Afrika Selatan 'Terseret' Konflik Israel-Palestina dalam Skandal Visa Kejahatan Kembar Ini Pemicunya

Mentari DP

Penulis

Bendera Afrika Selatan.

Intisari-Online.com - Petisi bagi pemerintah yang dipimpin ANC Afrika Selatan untuk mencabut hukuman pembatasan visa bagi warga Palestina yang ingin bepergian ke negara itu adalah latihan yang memalukan tetapi perlu.

Banyak orang, termasuk veteran perjuangan anti-apartheid yang akrab dengan perjuangan kemerdekaan Palestina, dan sadar akan hubungan historis yang mendalam antara dua gerakan pembebasan, terkejut menemukan adanya persyaratan visa yang tidak adil tersebut.

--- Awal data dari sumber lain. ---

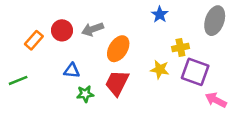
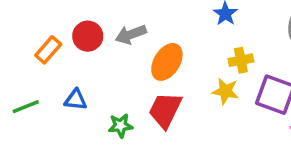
yellow cross: (180, 47) -> (241, 60), moved
blue triangle: (72, 71) -> (76, 100), moved

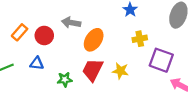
gray arrow: (131, 34) -> (71, 23), turned 30
red circle: (88, 36) -> (44, 35), moved
yellow star: (225, 91) -> (120, 71), moved

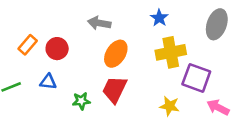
gray arrow: (71, 23) -> (99, 23), moved
yellow cross: (140, 39) -> (171, 52), size x1.6
yellow star: (120, 71) -> (169, 106), moved

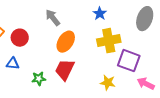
gray arrow: (99, 23) -> (53, 18), turned 42

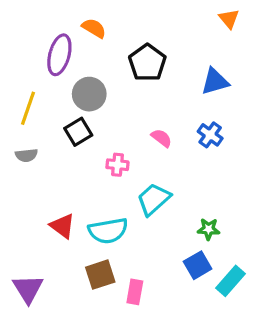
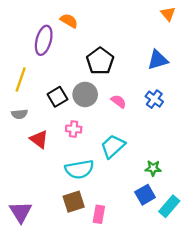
black pentagon: (147, 63) -> (100, 61), moved
gray circle: (89, 94) -> (85, 94), moved
pink cross: (117, 165) -> (74, 129), moved
red triangle: (63, 226) -> (39, 139), moved

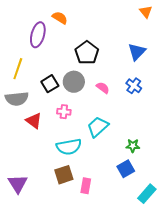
blue triangle: (158, 60) -> (137, 52), turned -30
gray semicircle: (19, 114) -> (17, 99), size x1.6
cyan rectangle: (169, 206) -> (147, 194), moved

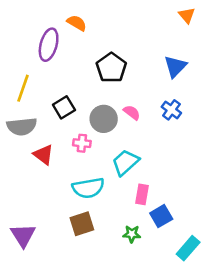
gray circle: (74, 82) -> (104, 119), moved
green star: (133, 146) -> (132, 234), moved
pink rectangle: (86, 186) -> (142, 194), moved

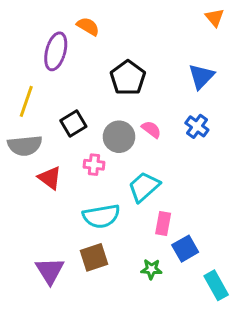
purple triangle: (23, 235) -> (50, 271), moved
cyan rectangle: (188, 248) -> (216, 285), turned -70

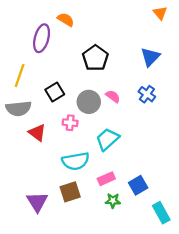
pink rectangle: (163, 224) -> (106, 179), moved, turned 56

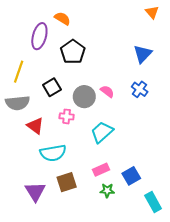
black pentagon: (95, 58) -> (73, 52), moved
cyan semicircle: (76, 161) -> (53, 153), moved

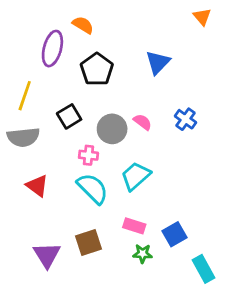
blue triangle: (143, 54) -> (158, 62), moved
red triangle: (35, 126) -> (37, 186), moved
cyan semicircle: (53, 153) -> (93, 188), moved, turned -125
pink rectangle: (101, 170) -> (134, 226), turned 42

Diskriminasi di perbatasan,memungkinkan warga Israel memasuki Afrika Selatan tanpa visa.

Baca Juga: Sebentar Lagi Tinggalkan Gedung Putih, Donald TrumpTerus-menerus Mengomel danMenyebut Dirinya Selalu Dijahati, Sindir Koleganya yang Tak Membelanya

Dilansir dari middleeastmonitor.com pada Selasa (19/1/2021), ini adalah penghinaan terhadap ingatan ribuan orang yang berjuang melawan kejahatan kembar apartheid dan kolonialisme pemukim.

Sementara beberapa orang mungkin menolak standar ganda yang melekat dalam persyaratan visa yang menguntungkan penindas dan menghukum yang tertindas.

Itu mungkin sebagai cerminan dari era di mana kemanfaatan mengalahkan moralitas. Namun itu tidak membuatnya benar.

Baca Juga: Iran Akhirnya Tak Bisa BerbohongLagi, Diam-diam Mereka Bersiap Perang di Lokasi Sengketa Ini SehariJelang Pelantikan Joe Biden, Terkuak Karena Bukti-bukti Ini

Terlepas dari fakta bahwa diskriminasi semacam itu tidak dapat dipertahankan terhadap orang-orang Palestina yang diduduki sambil mendukung kekuasaan pendudukan.

Hal itu bertentangan dengan nilai-nilai hak asasi manusia yang menjadi landasan kebijakan luar negeri Afrika Selatan.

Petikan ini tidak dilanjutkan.